Workers of Darwin’s Ltd., a Cambridge cafe with four locations, form a union. On Wednesday September 15, the Darwin’s United Organizing Committee sent a letter to management informing them of their intention to form a union. In the letter, the organizing committee asked management to voluntarily recognize the union by a card control procedure and participate in good faith contract negotiations. A majority of Darwin’s 40 or so workers have already signed union cards, signaling their support for the organizing effort.
“A partnership between us will strengthen the business while better supporting the staff – because it is through collaboration, not proclamation, that we excel,” the letter said. The organizing committee also wrote that the café’s image of itself – that of community-based and consciously sourced products, according to the letter – should “align with supporting the founding of the business.” : the workers “.
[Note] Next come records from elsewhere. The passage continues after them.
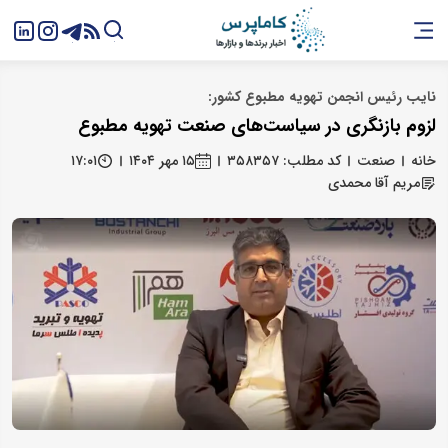
نایب رئیس انجمن تهویه مطبوع کشور:
لزوم بازنگری در سیاست‌های صنعت تهویه مطبوع
خانه
صنعت
کد مطلب: ۳۵۸۳۵۷
۱۵ مهر ۱۴۰۴
۱۷:۰۱
مریم آقا محمدی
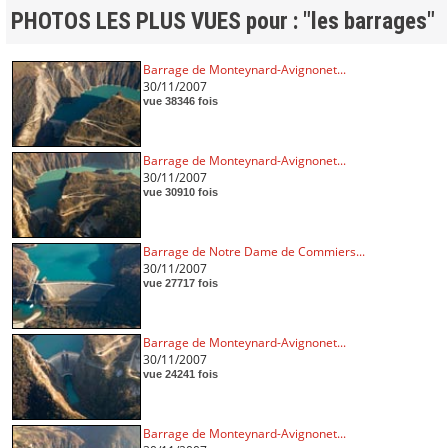
PHOTOS LES PLUS VUES pour : "les barrages"
Barrage de Monteynard-Avignonet...
30/11/2007
vue 38346 fois
Barrage de Monteynard-Avignonet...
30/11/2007
vue 30910 fois
Barrage de Notre Dame de Commiers...
30/11/2007
vue 27717 fois
Barrage de Monteynard-Avignonet...
30/11/2007
vue 24241 fois
Barrage de Monteynard-Avignonet...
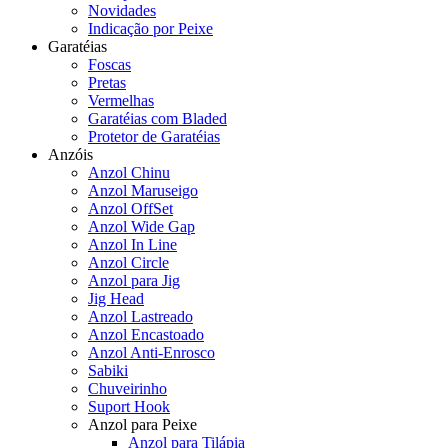
Novidades
Indicação por Peixe
Garatéias
Foscas
Pretas
Vermelhas
Garatéias com Bladed
Protetor de Garatéias
Anzóis
Anzol Chinu
Anzol Maruseigo
Anzol OffSet
Anzol Wide Gap
Anzol In Line
Anzol Circle
Anzol para Jig
Jig Head
Anzol Lastreado
Anzol Encastoado
Anzol Anti-Enrosco
Sabiki
Chuveirinho
Suport Hook
Anzol para Peixe
Anzol para Tilápia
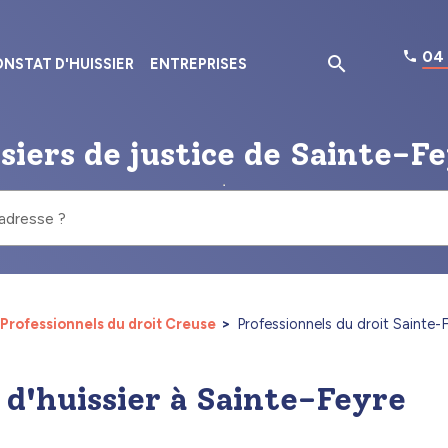
04 
NSTAT D'HUISSIER
ENTREPRISES
siers de justice de Sainte-F
 adresse ?
Professionnels du droit Creuse
Professionnels du droit Sainte-F
t d'huissier à Sainte-Feyre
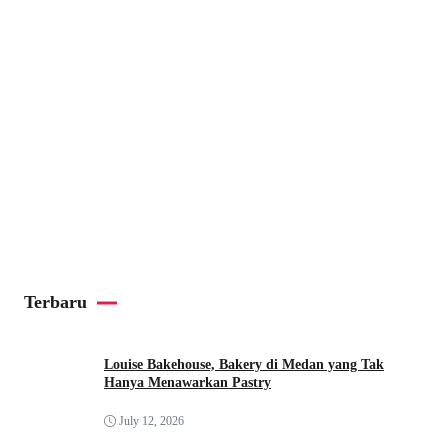
Terbaru
Louise Bakehouse, Bakery di Medan yang Tak
Hanya Menawarkan Pastry
July 12, 2026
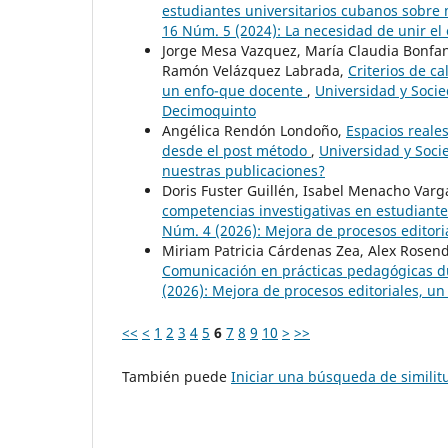
estudiantes universitarios cubanos sobre
16 Núm. 5 (2024): La necesidad de unir el
Jorge Mesa Vazquez, María Claudia Bonfan
Ramón Velázquez Labrada,
Criterios de c
un enfo-que docente
,
Universidad y Socie
Decimoquinto
Angélica Rendón Londoño,
Espacios reales
desde el post método
,
Universidad y Soci
nuestras publicaciones?
Doris Fuster Guillén, Isabel Menacho Varga
competencias investigativas en estudiante
Núm. 4 (2026): Mejora de procesos editori
Miriam Patricia Cárdenas Zea, Alex Rosend
Comunicación en prácticas pedagógicas d
(2026): Mejora de procesos editoriales, un
<<
<
1
2
3
4
5
6
7
8
9
10
>
>>
También puede
Iniciar una búsqueda de simili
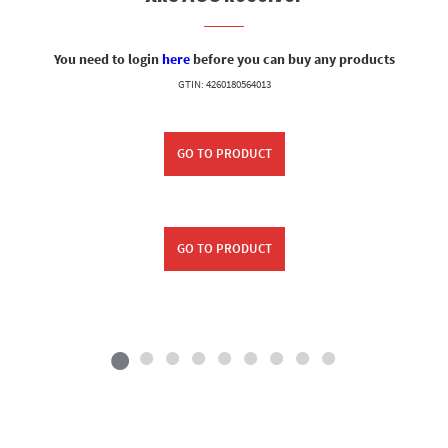
You need to login
here
before you can buy any products
GTIN: 4260180564013
GO TO PRODUCT
GO TO PRODUCT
Steven Darwin, the owner of the cafe, told Eater that “Darwin’s Ltd. appreciates the many contributions of its employees. We respect their right to consider union representation. We look forward to engaging with all of our employees on this topic. Darwin did not indicate whether management intended to recognize the union on a voluntary basis.
Annina Kennedy-Yoon works as Darwin’s barista and is part of the organizing committee. She tells Eater that Darwin’s workers have decided to organize because they recognize that they have the right to negotiate for better working conditions. “The best working relationships are those where workers have a say in how things are run. We don’t have specific requirements, we just want to have a say and feel included in our relationships with our employers.
Kennedy-Yoon expressed a number of frustrations with the industry, particularly with the way workers were treated by the general public throughout the pandemic. “It’s surprising how some people don’t treat service workers with respect, or like humans at all,” she said. “I ended up in a bad place where I felt the people I served didn’t respect my job. I came every day, preparing food, making coffee, so that they could live a normal life, or almost. ”
Eleanor McCartney, who works as a shift supervisor at Darwin’s and is a member of the organizing committee, says the pandemic was a major factor in the decision to unionize. “A lot of the problems in the industry have been exposed and exacerbated by the pandemic,” she said. “This job has been made more difficult, more frustrating and more exhausting by COVID. We seek to stay together and have the ability to go to work and not feel exhausted for a single day or when we have to go to work for five consecutive days.
Members of the Darwin Organizing Committee, which is represented by the New England Joint Commission Unite Here union, tell Eater they found inspiration in the recent hit organizational effort at the Pavement Coffeehouse in Boston and the ongoing organizational efforts at Starbucks in Buffalo. Mary Lulloff works as a barista at Darwin’s and is a member of the organizing committee; she previously worked at Pavement. She left around the same time the Pavement Coffee organizing committee went public with their organizing efforts and said she knew she wanted to help do a similar thing at Darwin’s when she was hired. . Lulloff hopes that Darwin’s leadership will follow Pavement’s lead and willingly recognize the union.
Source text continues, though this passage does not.